Sunday, October 8, 2023

Heritage

 


See that fellow on the right? He's my maternal grandfather who was just 29 years old then. My memories of him are as a very old man, with a wrinkled face and enormous ears. 

But lately, he's been close by, much closer than in his lifetime, as I mine the papers and photographs he left behind when he departed this realm in 1969.

My grandfather - known as Grand-daddy to his grandchildren - died while I was a student nurse at Robert Packer Hospital in Sayre. I was not happy in nurse's training and was determined to complete the term in order to harvest my college credits, and then leave the program. It was December just before the holiday break and my mother chose not to tell me my grandfather had died.  I came home to the news that he was gone and the bedroom he had occupied just off the dining room at our home on North East Street was back to being my parents' bedroom. 

He wasn't at his big rolltop desk in the front office of The Potter Enterprise when I went to work there, writing 'society' news to give Mary Domaleski a break. Obituaries, births, meeting recaps were all handed to me and I worked from a ramshackle office on the second floor of that drafty old building, typing copy on an old Underwood manual typewriter.

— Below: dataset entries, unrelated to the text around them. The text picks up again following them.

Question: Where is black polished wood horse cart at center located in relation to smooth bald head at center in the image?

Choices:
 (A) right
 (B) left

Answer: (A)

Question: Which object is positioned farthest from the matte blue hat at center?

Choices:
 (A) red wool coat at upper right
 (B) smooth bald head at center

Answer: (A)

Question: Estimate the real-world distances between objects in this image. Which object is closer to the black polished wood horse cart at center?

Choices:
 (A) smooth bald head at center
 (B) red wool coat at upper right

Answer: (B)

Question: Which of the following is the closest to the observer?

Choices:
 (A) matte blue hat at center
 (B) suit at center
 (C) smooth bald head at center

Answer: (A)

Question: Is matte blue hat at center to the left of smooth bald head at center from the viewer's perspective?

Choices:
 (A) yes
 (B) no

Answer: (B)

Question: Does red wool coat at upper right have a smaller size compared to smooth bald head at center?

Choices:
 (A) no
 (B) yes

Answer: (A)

Access was gained through the office of the new editor - Del Kerr - who taught me a lesson that I still use today. A cigarette guttering in an overflowing ashtray on his broad desk, he handed me a slip of paper. He instructed me to write one word on that paper - it was simple. THE. He reached out his hand, took it and I watched as he crumpled it and connected with one toss into a nearby wastebasket. "When you write, throw that word away!"

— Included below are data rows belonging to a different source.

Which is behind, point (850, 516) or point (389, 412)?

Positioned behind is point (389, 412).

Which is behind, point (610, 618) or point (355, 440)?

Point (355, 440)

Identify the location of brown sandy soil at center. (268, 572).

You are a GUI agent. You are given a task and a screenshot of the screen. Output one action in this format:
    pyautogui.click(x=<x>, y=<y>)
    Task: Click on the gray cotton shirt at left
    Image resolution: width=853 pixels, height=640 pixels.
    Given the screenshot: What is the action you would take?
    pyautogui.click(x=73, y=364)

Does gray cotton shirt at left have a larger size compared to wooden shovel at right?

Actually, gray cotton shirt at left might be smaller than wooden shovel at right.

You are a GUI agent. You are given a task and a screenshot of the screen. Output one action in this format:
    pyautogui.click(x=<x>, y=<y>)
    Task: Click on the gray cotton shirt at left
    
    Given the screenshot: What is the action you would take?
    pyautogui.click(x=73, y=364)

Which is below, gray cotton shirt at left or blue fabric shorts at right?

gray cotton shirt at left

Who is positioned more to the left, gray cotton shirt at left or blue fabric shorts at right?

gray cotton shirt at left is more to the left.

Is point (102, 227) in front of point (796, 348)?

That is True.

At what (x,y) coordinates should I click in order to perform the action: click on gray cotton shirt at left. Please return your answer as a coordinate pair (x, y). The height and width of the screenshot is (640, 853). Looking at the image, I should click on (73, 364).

The time working at The Potter Enterprise between nursing school and beginning at Penn State Behrend one year later brought me many things - a love for small town newspapering, journalism, writing and the love that has shared my life. It was in that old front office on a wintry Saturday morning that I first made eye contact with Arthur as his grandmother sent him into the office to pick up her tax collector notices. 

The October issue of Potter County Historical Society's Quarterly Bulletin features some excerpts of Grand-daddy's unpublished memoir recounting his time in Cross Fork during the lumber boom. I have been transcribing from that old yellowed sheaf of newsprint, held together by a row of corroded staples and rusted paper clips.

There are more stories to mine and more pictures to copy but I look at this picture and am immediately drawn to notice his posture with his hand on his hip. That's a look many of his descendants have inherited.